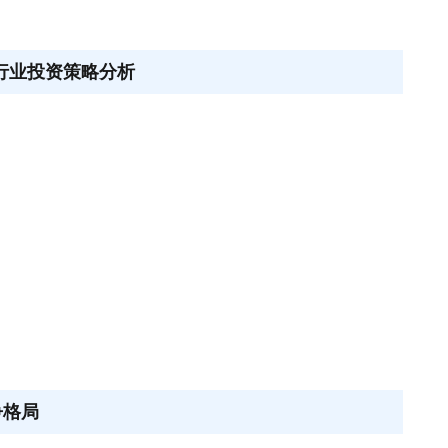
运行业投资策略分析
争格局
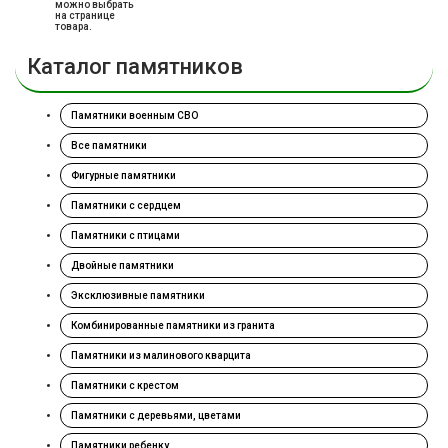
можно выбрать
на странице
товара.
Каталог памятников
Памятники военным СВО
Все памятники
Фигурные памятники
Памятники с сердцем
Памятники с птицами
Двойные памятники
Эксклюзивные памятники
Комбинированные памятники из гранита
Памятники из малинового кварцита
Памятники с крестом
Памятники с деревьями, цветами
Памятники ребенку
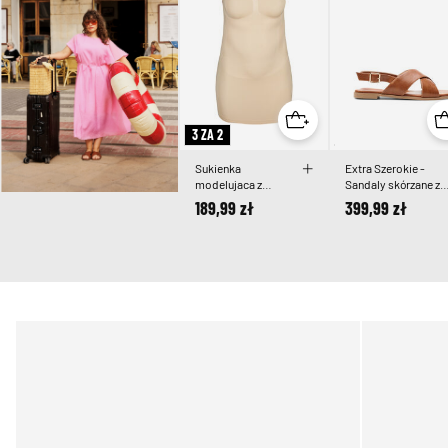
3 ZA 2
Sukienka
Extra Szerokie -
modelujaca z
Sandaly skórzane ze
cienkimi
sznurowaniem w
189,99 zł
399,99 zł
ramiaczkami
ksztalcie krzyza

• YOUR ASSIGNMENT:
Only the lines from the one containing "Памятники ребенку" through the final line of the data should be given again, exactly and without pictures.

• YOUR SOLUTION:
Памятники ребенку
3 ZA 2
Sukienka
Extra Szerokie -
modelujaca z
Sandaly skórzane ze
cienkimi
sznurowaniem w
189,99 zł
399,99 zł
ramiaczkami
ksztalcie krzyza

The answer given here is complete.